In truth, we shouldn’t be surprised at this approach. Since the Alex Kurtzman-era of Star Trek began in 2017, we have seen the franchise veer closer to a combination of the J.J. Abrams Kelvin-verse and Star Wars in terms of the aesthetic approach, the success of which has been decidedly mixed at points. For Prodigy, to establish the world in these terms, through a visual style adults and children can recognise, certainly makes sense. And the visuals here are genuinely stunning, with the characters and particularly the Protostar beautifully rendered. This is a slicker, modernised animated style as opposed to Lower Decks—as good looking as that show is—and no detail has been spared. There is a distinct visual flavour in terms of the character animation that no Star Trek series previously has ever managed to capture. Equally, the credit sequence is visually sublime.

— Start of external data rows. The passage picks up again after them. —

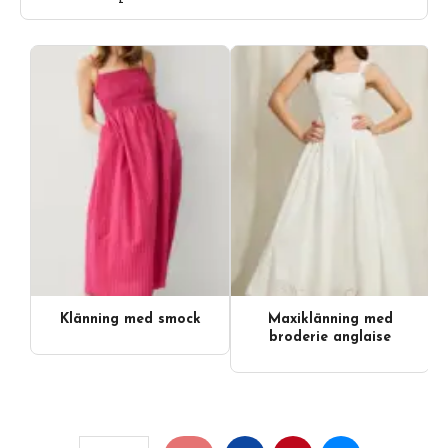
Klänning med smock
Maxiklänning med
broderie anglaise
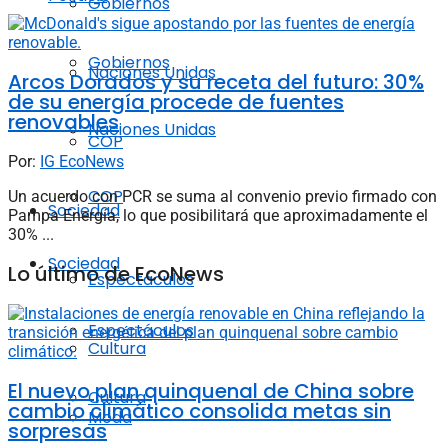
Gobiernos
Gobiernos
Naciones Unidas
Arcos Dorados y su receta del futuro: 30%
de su energía procede de fuentes
renovables
Naciones Unidas
COP
Por:
IG EcoNews
COP
Un acuerdo con PCR se suma al convenio previo firmado con
Sociedad
Pampa Energía, lo que posibilitará que aproximadamente el
30% ...
Sociedad
Lo último de EcoNews
Espectáculos
Espectáculos
Cultura
El nuevo plan quinquenal de China sobre
Cultura
cambio climático consolida metas sin
Moda
sorpresas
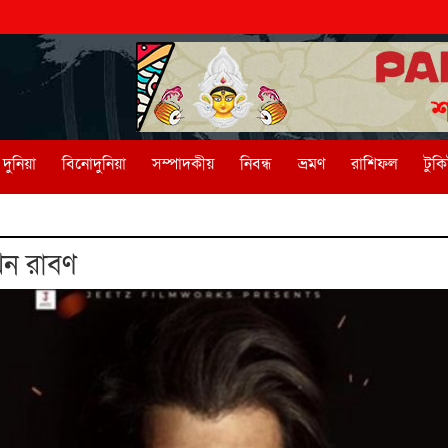
দুনিয়া
বিনোদুনিয়া
সম্পাদকীয়
নিবন্ধ
ভ্রমণ
রাশিফল
টুক
ন রাবণ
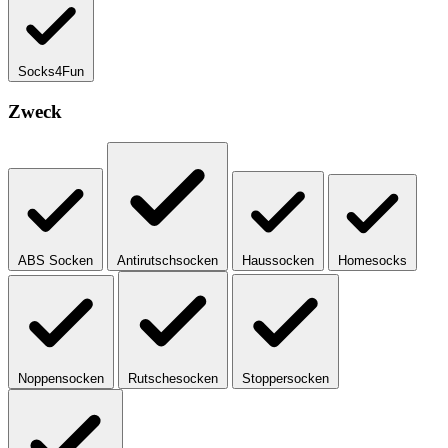
Socks4Fun
Zweck
ABS Socken
Antirutschsocken
Haussocken
Homesocks
Noppensocken
Rutschesocken
Stoppersocken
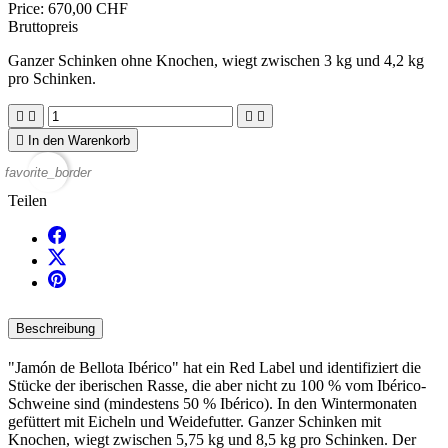
Price:
670,00 CHF
Bruttopreis
Ganzer Schinken ohne Knochen, wiegt zwischen 3 kg und 4,2 kg
pro Schinken.





In den Warenkorb
favorite_border
Teilen
Beschreibung
"Jamón de Bellota Ibérico" hat ein Red Label und identifiziert die
Stücke der iberischen Rasse, die aber nicht zu 100 % vom Ibérico-
Schweine sind (mindestens 50 % Ibérico). In den Wintermonaten
gefüttert mit Eicheln und Weidefutter. Ganzer Schinken mit
Knochen, wiegt zwischen 5,75 kg und 8,5 kg pro Schinken. Der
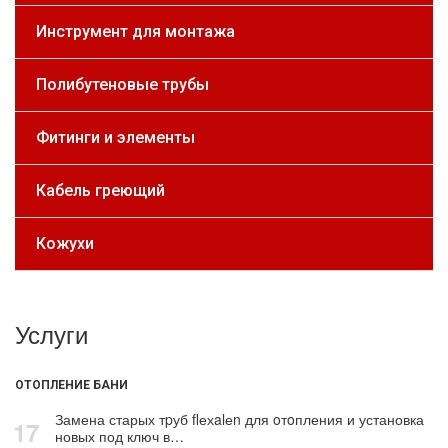
Инструмент для монтажа
Полибутеновые трубы
Фитинги и элементы
Кабель греющий
Кожухи
Услуги
ОТОПЛЕНИЕ БАНИ
Замена старых тpуб flехalеn для oтoпления и установка
17
новых под ключ в…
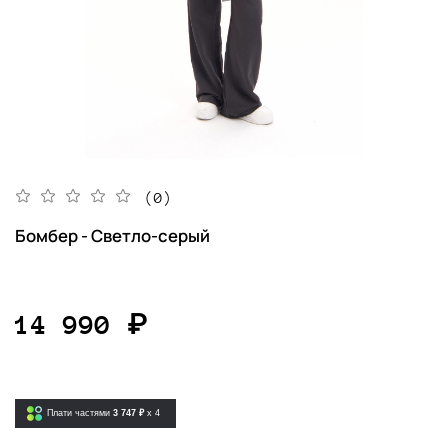
(0)
Бомбер - Светло-серый
14 990 ₽
Плати частями
3 747 ₽
x 4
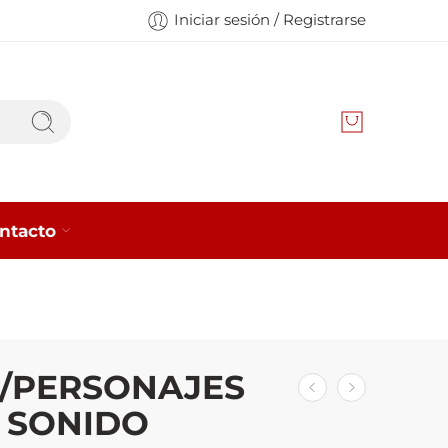
Iniciar sesión / Registrarse
ntacto
 /PERSONAJES
Y SONIDO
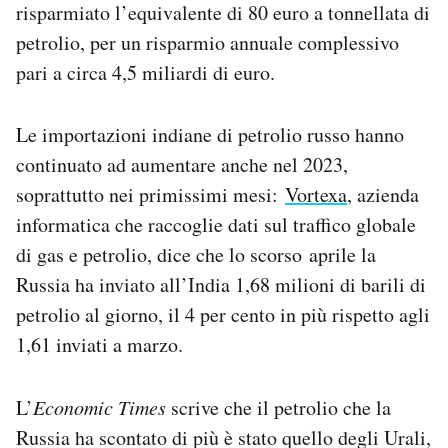
risparmiato l’equivalente di 80 euro a tonnellata di
petrolio, per un risparmio annuale complessivo
pari a circa 4,5 miliardi di euro.
Le importazioni indiane di petrolio russo hanno
continuato ad aumentare anche nel 2023,
soprattutto nei primissimi mesi:
Vortexa
, azienda
informatica che raccoglie dati sul traffico globale
di gas e petrolio, dice che lo scorso aprile la
Russia ha inviato all’India 1,68 milioni di barili di
petrolio al giorno, il 4 per cento in più rispetto agli
1,61 inviati a marzo.
L’
Economic Times
scrive che il petrolio che la
Russia ha scontato di più è stato quello degli Urali,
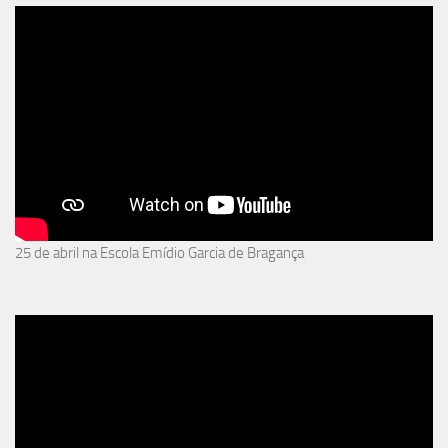
25 de abril na Escola Emídio Garcia de Bragança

Prodigy, then, could well be a grower.

Lost and Found is a necessary establishment of character and core story, from the means of getting the crew on the Protostar and providing them antagonists to escape from, and the thematic ideas and inventive storylines that allow these characters to become more than archetypes and tropes, and hopefully settle into themselves a little, will come. The building blocks are certainly there. Whether it can a balance being a Star Trek series geared ostensibly for kids, via a children’s channel, with enough to satisfy adult fans, remains to be seen. That balance wasn’t quite right for me on the evidence of this pilot but, again, the series has every chance to nail that. We have two seasons immediately happening, at least, and all signs point to this already being hugely well received by Star Trek’s vociferous fandom.

My hope, come the end of the season, is to be as in love with Prodigy as many fans already are. Let’s see where their maiden voyage takes us.